17/04/2024
 
 
CTT: Sindicato recorre à justiça contra revisão do subsistema de saúde

CTT: Sindicato recorre à justiça contra revisão do subsistema de saúde

Sónia Peres Pinto 20/01/2024 10:22

Correios mudaram regras sem acordo entre as partes, violando o que está estabelecido no regulamento. Sindicato nega necessidade de mudanças.

Os CTT alteraram o regulamento das Obras Sociais – um subsistema de saúde – de forma unilateral, passando os descontos de 2,25% para 2,75% a partir do início deste mês, violando o atual acordo que prevê que «será revisto periodicamente em função da situação e das disponibilidades financeiras da empresa, não podendo ser alterado sem o acordo das partes». Uma alteração que vai levar o Sindicato Nacional dos Trabalhadores dos Correios e Telecomunicações (SNTCT) a recorrer à justiça. «Na hipótese de se configurar a comunicação dos CTT enviada no dia 23/11/2023 como uma declaração efetuada nos termos e para os efeitos do disposto no art. 437.º do CC, afastar-se-ia a possibilidade de os CTT alterarem unilateralmente o Regulamento de Obras Sociais, cabendo ao Tribunal decidir pela resolução do contrato que lhe serve da base ou à modificação dos seus termos segundo juízos de equidade», apurou o Nascer do SOL.

Contactada pelo nosso jornal, fonte oficial da empresa disse apenas  que «os CTT informam que, para ser sustentável a médio e a longo prazo, o regulamento das Obras Sociais em vigor tinha, obrigatoriamente, de ser alterado. Após várias rondas de negociações não foi possível formalizar um acordo, pelo que está já em vigor um novo plano de apoio social, de forma a garantir que os trabalhadores dos CTT e as suas famílias continuam a beneficiar do regime de proteção social, sem interrupções».

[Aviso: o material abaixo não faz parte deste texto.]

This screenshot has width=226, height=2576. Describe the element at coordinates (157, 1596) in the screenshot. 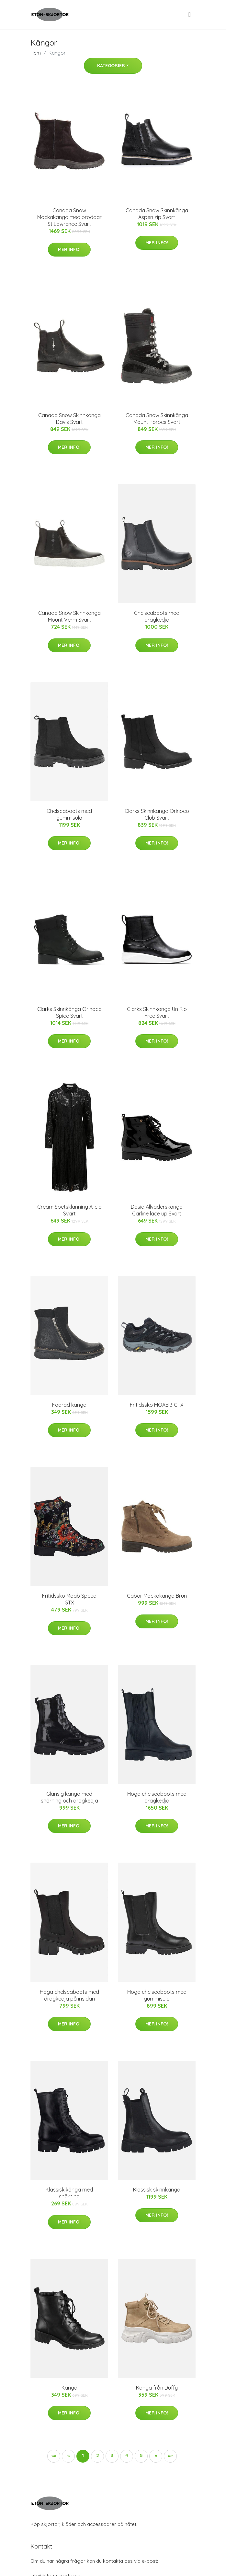 I see `Gabor Mockakänga Brun` at that location.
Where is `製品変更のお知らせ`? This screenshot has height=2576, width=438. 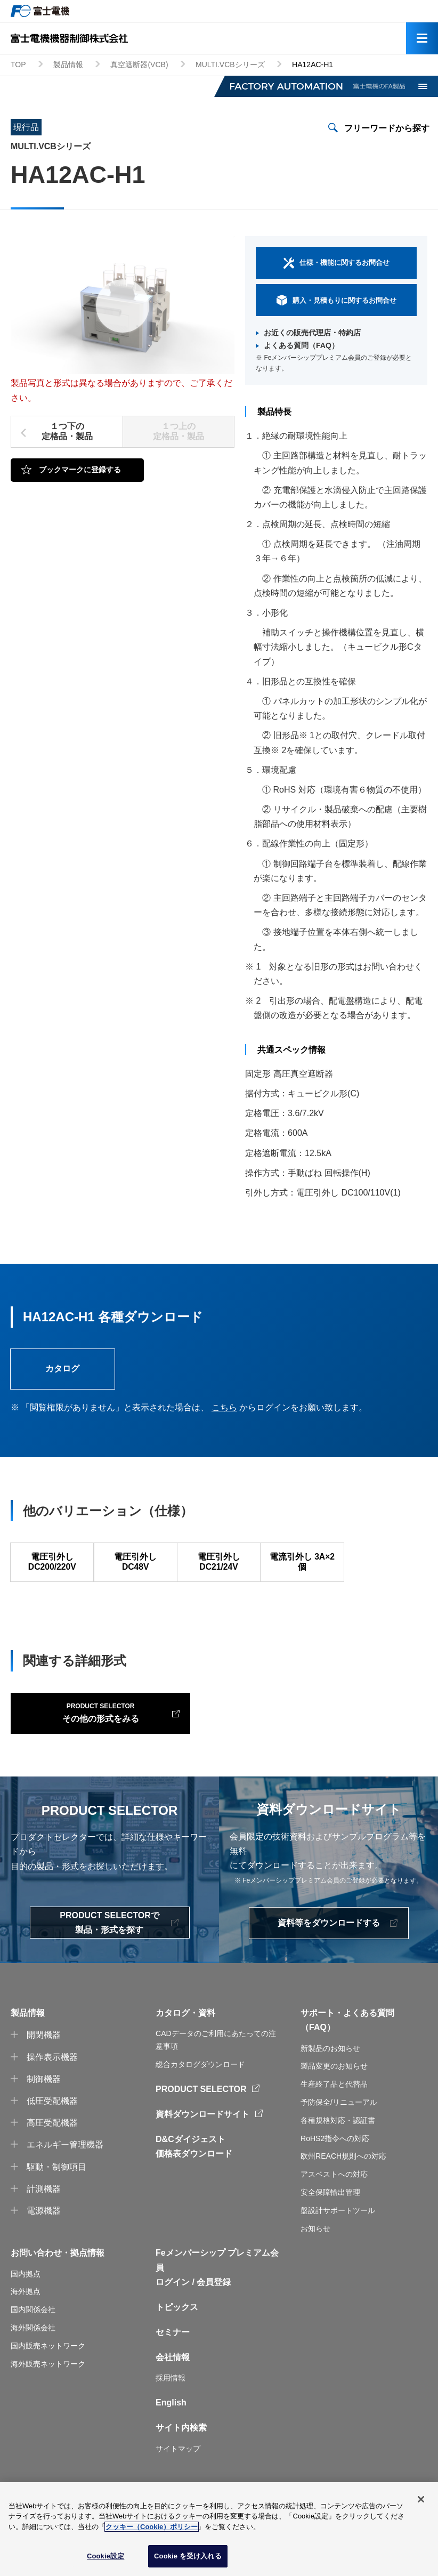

Essa informação já tinha sido avançada pelos Correios à Comissão do Mercado de Valores Mobiliários (CMVM) no final do ano passado, confirmando que o valor atual bruto das responsabilidades suportadas pela empresa relativamente a este plano será de 154,2 milhões, quando no final de 2022 rondava os 190 milhões de euros. E justificava a decisão com «pressupostos financeiros – tendo em conta a evolução da inflação futura e da evolução dos custos dos cuidados de saúde e com os pressupostos demográficos».

Um argumento que não convence a estrutura sindical, que acusa os CTT de avançar com uma medida que «tem toda a aparência de ser uma tentativa de aumentar o resultado líquido de 2023, daí a ‘urgência’ de enviar esta nota à CMVM ainda antes do final do ano».

O Nascer do SOL sabe que foram celebrados acordos entre a empresa e os respetivos sindicatos em que a empresa se  comprometeu a assegurar cuidados de saúde a grande parte dos seus trabalhadores e em certos casos aos membros dos seus agregados familiares, durante a vigência dos seus contratos de trabalho e, em determinados casos, após a aposentação/reforma.

Aliás, as responsabilidades com o plano de cuidados de saúde pós-emprego estavam contabilizadas como responsabilidades nas demonstrações financeiras e em 2013 representavam 258, 4 milhões, quando em 2022 totalizavam os referidos 190 milhões, o que representa uma redução de 68 milhões.

Segundo o SNTCT, «não existe razão para invocar a sustentabilidade das Obras Sociais».